My son Oren asks for this every Thanksgiving. Make your gluten-free corn bread a few days before. Cut into small squares (croutons) and allow to harden. You can speed up the process by placing in a 200 degree oven for 1 hour.

This will easily serve 14-16.

2 cups extra virgin olive oil
4 medium onions (about 1 1/2 pounds) thinly sliced
1 pounds assorted wild mushrooms (such as shiitake), sliced
4 stalks thinly sliced celery
4 cups gluten free corn bread cut up into small squares and hardened
4 tablespoons chopped fresh thyme (1 teaspoons with rice + 3 with stuffing)
6 teaspoons chopped fresh sage (3 teaspoons with rice + 3 with stuffing)
5 cups chicken broth
2 1/2 cups wild rice
1 3/4 cups coarsely chopped dried pears (about 7 ounces; optional)
3/4 to 1 cup chopped fresh Italian parsley

In a large pan over medium heat, heat ¼ cup extra virgin olive oil.
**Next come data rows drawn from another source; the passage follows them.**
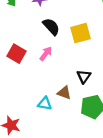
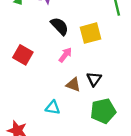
pink arrow: (46, 54) -> (65, 55), moved
brown triangle: (64, 93) -> (73, 85), moved

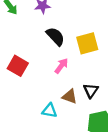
cyan triangle: (53, 108) -> (50, 111), moved

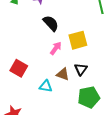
yellow square: (87, 43) -> (78, 40), moved
red square: (18, 66) -> (19, 68), moved

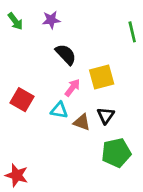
red square: (19, 68) -> (22, 100), moved
cyan triangle: (46, 86) -> (59, 110), moved

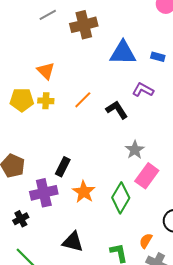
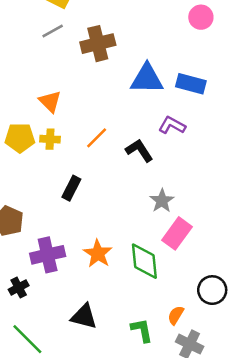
blue rectangle: (158, 57) -> (191, 84), size x1.6
black rectangle: (63, 167) -> (71, 188), moved
green diamond: (121, 198) -> (144, 261), turned -36

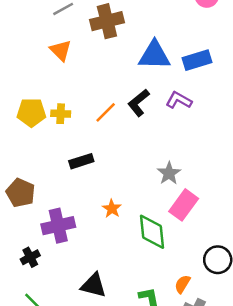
blue rectangle: (191, 84) -> (197, 60), turned -32
orange triangle: (50, 101) -> (61, 50), moved
black L-shape: (139, 150) -> (139, 103), moved, turned -96
black rectangle: (71, 188) -> (81, 161), turned 45
orange star: (98, 254) -> (112, 209), moved, size x0.7

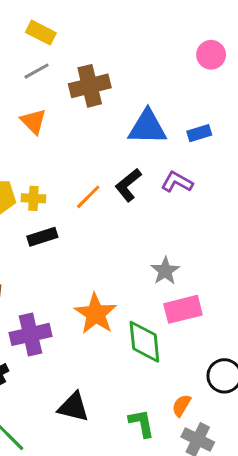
blue rectangle: (197, 60) -> (199, 133), size x0.7
black rectangle: (81, 161) -> (42, 237), moved
pink rectangle: (184, 205) -> (183, 309), turned 40
orange star: (112, 209) -> (96, 314), size x1.8

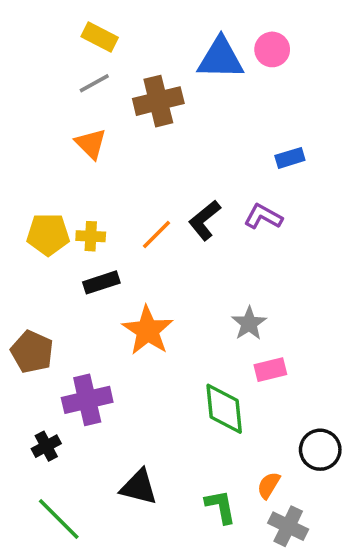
pink circle: (211, 55) -> (272, 49), moved
blue triangle: (147, 127) -> (221, 58), moved
pink rectangle: (183, 309) -> (270, 370), size x0.7
orange star: (96, 314) -> (148, 331), moved

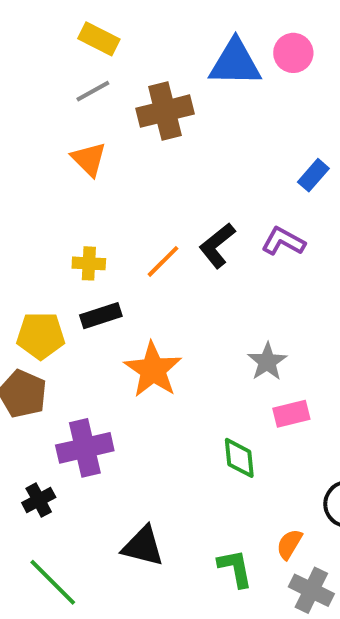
blue rectangle: (290, 158) -> (313, 175), turned -32
yellow pentagon: (48, 234) -> (41, 336), moved
green diamond: (224, 409) -> (239, 458), size x0.7

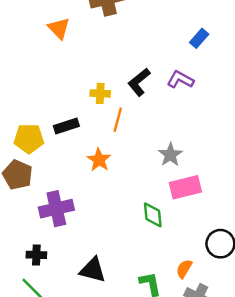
orange line: (163, 261) -> (118, 120), moved, turned -30
yellow cross: (89, 263) -> (100, 93), moved
orange star: (153, 370) -> (99, 160), size x0.7
pink rectangle: (291, 414) -> (185, 187), size x1.4
black cross: (39, 500) -> (36, 255), moved, turned 30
Add onions and celery and sauté until very tender, about 20 minutes. Transfer onions to large bowl. In the same pot over medium-high heat, add 1/2 cup oil and add mushrooms and 1 tablespoon thyme; sauté until mushrooms are cooked through.

Add to bowl with onions. Season with salt and pepper.

Bring broth, 1 tablespoon thyme, and 3 teaspoons sage to boil in heavy large deep saucepan. Mix in wild rice; return to boil. Reduce heat; cover and simmer about 45 minutes until all rice is tender and almost all liquid is absorbed.  Remove from heat. Add onions and mushrooms, remaining tablespoon thyme, and sage.  Add in the corn bread croutons and toss well. You may need to drizzle olive oil and or a bit more broth if it appears dry. Season with salt and pepper. Stir in 3/4 cup parsley.

This can be stuffed into a turkey or placed in an oven-safe bowl and baked for 30-40 minutes prior to serving. Drizzle with olive oil and wrap in foil before placing in oven.

Can be made up to 3 days ahead ahead and baked in the oven prior to serving.